● The problem: Look through the records below and give the number of lines holding the string "DOCENTE", nothing more.

Stored data entries
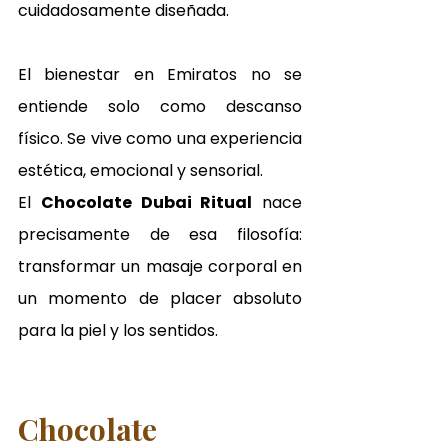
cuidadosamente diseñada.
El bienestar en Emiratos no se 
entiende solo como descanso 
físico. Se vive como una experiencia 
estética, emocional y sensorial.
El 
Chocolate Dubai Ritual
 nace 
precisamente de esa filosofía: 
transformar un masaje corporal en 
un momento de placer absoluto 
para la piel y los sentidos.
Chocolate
--
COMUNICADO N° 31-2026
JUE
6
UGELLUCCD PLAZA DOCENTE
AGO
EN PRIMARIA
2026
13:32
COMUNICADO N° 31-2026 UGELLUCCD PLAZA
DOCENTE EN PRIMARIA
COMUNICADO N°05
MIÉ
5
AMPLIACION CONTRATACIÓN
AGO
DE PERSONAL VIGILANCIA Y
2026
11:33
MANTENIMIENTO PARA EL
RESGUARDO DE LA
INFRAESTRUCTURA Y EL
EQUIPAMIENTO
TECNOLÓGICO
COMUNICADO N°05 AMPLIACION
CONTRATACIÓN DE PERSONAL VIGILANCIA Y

● Response box: 2